## Goal of the exercise
Don't include pictures. Quote the lines below from the first through the line that contains "interior do estado retornam".

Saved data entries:
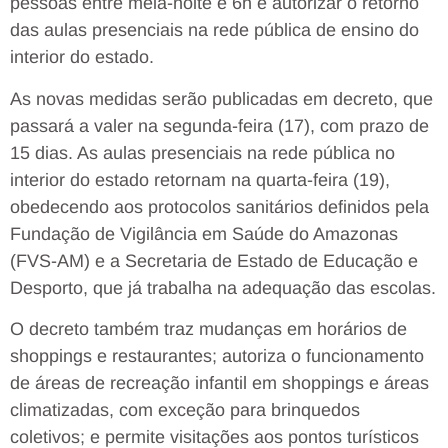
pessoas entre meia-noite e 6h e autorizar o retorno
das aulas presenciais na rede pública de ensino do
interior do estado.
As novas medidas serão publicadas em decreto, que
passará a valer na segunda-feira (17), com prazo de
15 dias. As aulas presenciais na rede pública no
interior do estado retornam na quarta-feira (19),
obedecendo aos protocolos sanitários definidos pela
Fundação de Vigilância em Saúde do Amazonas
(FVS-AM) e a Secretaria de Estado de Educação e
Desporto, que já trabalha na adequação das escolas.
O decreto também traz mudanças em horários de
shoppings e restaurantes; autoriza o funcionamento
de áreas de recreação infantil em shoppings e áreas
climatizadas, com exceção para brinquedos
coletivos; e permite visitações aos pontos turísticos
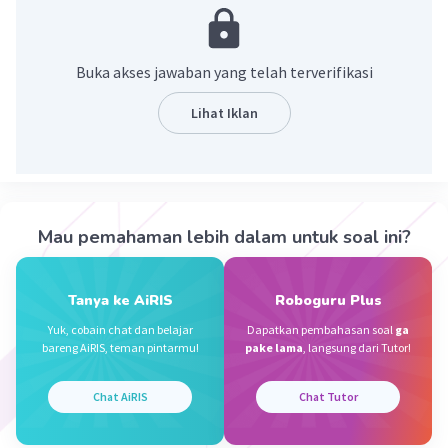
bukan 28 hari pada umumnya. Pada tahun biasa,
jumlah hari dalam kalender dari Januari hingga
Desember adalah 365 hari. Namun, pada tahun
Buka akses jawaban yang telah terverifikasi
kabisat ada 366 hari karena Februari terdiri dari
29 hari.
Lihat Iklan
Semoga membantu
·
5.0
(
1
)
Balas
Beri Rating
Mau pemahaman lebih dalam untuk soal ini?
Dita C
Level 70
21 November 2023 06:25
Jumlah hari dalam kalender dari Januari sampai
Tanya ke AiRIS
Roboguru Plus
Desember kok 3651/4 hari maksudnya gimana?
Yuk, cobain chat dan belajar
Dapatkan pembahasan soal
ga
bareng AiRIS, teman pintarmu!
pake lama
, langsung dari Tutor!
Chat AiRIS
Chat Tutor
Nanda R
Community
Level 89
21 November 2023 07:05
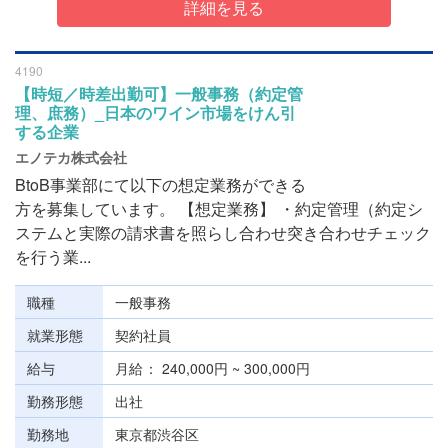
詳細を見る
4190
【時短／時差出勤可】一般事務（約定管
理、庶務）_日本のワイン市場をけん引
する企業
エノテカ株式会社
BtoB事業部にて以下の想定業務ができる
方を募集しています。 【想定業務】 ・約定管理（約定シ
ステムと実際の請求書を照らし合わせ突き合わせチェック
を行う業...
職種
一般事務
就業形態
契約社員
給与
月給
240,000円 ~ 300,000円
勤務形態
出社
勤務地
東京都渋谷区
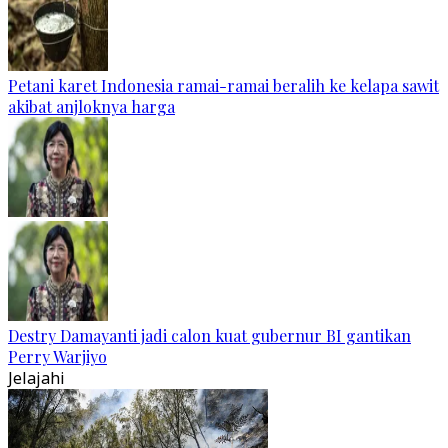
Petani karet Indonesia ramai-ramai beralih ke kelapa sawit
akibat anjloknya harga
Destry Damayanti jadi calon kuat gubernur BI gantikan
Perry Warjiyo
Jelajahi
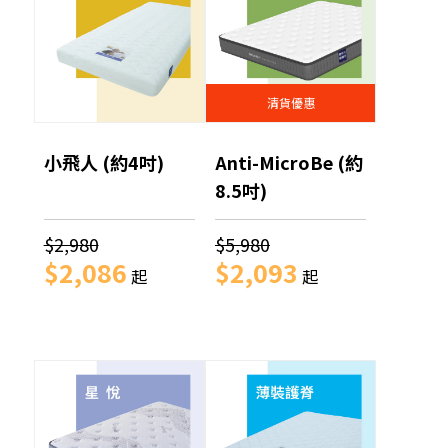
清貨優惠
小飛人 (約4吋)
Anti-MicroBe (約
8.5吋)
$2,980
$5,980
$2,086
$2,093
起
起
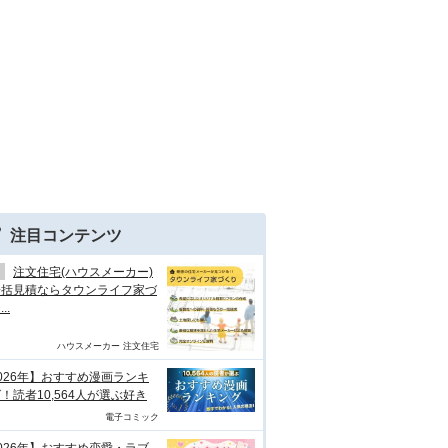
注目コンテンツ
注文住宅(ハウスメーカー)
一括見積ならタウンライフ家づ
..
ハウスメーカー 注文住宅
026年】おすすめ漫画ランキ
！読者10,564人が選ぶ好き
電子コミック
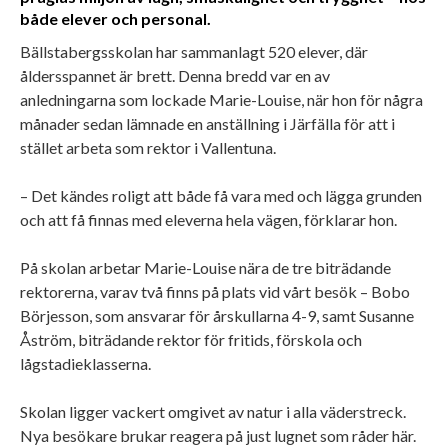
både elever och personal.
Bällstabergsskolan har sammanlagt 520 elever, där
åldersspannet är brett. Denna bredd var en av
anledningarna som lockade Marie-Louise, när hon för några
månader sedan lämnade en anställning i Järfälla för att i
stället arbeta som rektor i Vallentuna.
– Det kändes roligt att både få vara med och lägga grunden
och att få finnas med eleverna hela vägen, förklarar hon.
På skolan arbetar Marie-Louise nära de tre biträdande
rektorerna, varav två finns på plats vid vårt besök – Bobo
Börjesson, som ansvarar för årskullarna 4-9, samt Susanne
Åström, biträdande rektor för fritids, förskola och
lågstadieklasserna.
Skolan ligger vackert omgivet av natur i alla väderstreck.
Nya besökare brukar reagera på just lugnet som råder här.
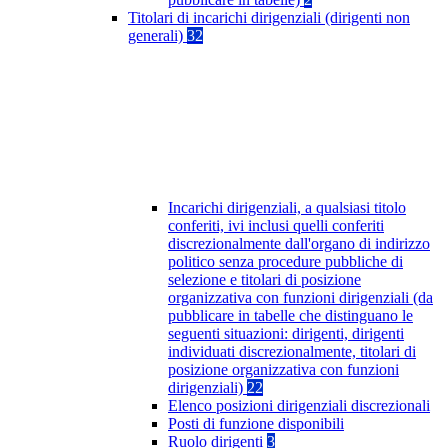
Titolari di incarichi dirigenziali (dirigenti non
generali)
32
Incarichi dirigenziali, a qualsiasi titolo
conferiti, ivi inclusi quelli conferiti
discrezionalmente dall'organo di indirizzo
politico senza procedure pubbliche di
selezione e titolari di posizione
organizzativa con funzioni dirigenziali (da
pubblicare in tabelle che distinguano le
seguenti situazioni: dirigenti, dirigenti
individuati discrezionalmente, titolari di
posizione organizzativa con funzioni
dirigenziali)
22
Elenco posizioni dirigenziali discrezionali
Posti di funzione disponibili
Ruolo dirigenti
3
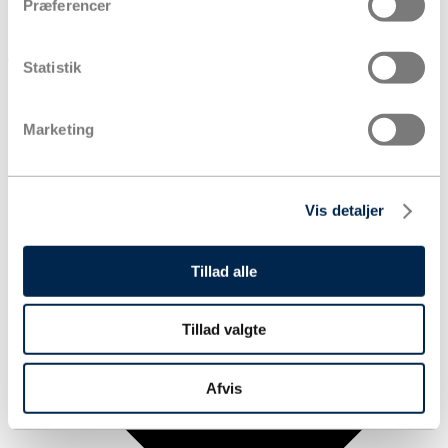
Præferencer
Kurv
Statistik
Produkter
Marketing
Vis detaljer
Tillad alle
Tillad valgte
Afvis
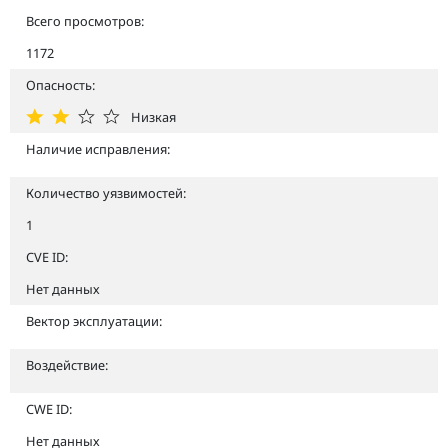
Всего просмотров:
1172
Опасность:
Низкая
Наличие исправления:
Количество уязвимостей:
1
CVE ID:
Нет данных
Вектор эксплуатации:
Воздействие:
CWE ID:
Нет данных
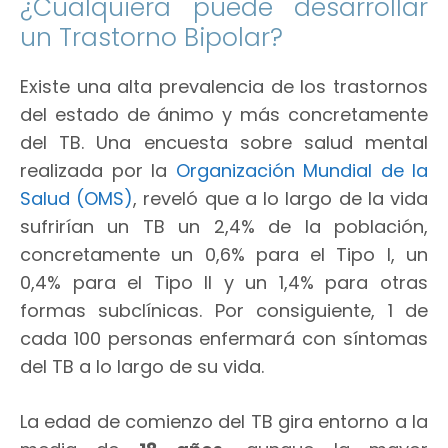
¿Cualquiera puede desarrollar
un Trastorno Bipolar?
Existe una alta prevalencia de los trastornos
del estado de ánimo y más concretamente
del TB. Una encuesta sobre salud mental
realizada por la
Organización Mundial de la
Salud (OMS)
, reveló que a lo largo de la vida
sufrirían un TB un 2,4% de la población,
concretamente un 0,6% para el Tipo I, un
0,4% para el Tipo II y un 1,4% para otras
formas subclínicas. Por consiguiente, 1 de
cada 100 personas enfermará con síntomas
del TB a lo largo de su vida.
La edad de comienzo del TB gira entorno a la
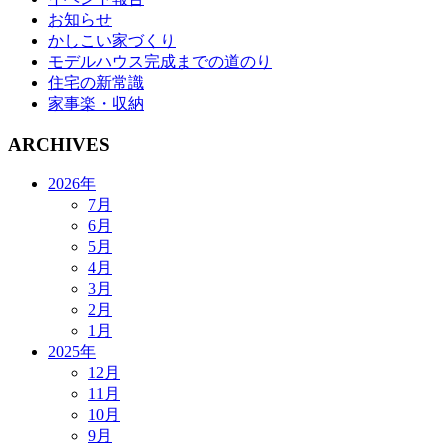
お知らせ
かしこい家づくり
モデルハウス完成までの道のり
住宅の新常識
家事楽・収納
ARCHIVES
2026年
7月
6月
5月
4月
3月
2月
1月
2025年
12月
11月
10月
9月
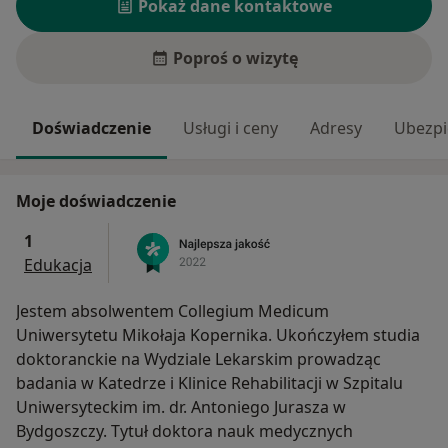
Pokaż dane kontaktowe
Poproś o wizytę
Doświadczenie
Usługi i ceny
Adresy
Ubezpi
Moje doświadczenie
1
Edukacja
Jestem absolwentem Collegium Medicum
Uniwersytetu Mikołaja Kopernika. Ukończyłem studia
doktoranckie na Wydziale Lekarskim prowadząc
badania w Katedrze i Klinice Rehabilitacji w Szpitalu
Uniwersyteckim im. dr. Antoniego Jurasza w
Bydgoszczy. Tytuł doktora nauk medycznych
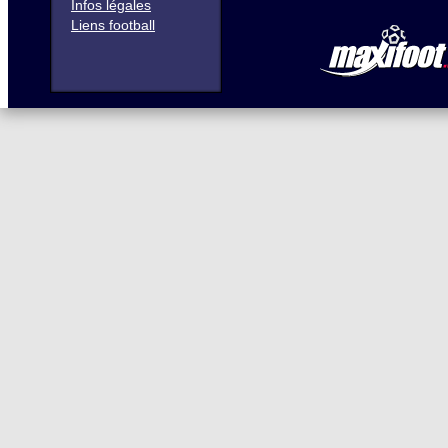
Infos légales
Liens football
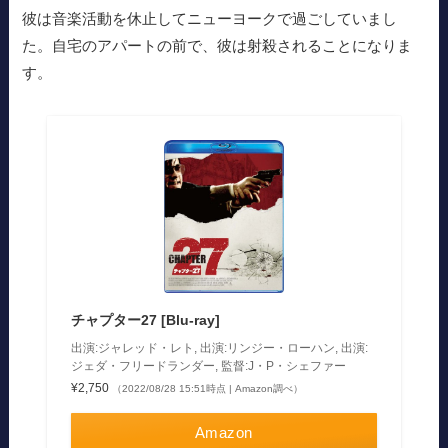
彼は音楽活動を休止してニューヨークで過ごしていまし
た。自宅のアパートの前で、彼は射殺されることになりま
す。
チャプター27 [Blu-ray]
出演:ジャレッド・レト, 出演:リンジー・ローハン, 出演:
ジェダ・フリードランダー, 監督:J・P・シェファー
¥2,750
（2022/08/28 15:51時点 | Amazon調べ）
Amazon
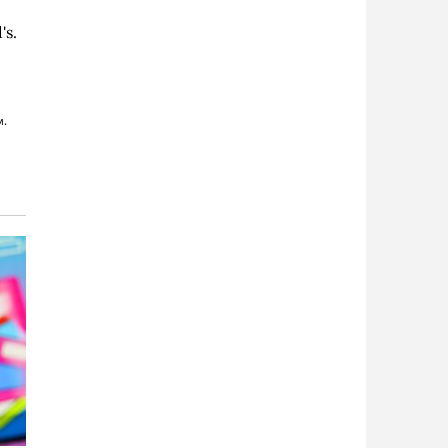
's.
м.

## Answer section
pessoas entre meia-noite e 6h e autorizar o retorno
das aulas presenciais na rede pública de ensino do
interior do estado.
As novas medidas serão publicadas em decreto, que
passará a valer na segunda-feira (17), com prazo de
15 dias. As aulas presenciais na rede pública no
interior do estado retornam na quarta-feira (19),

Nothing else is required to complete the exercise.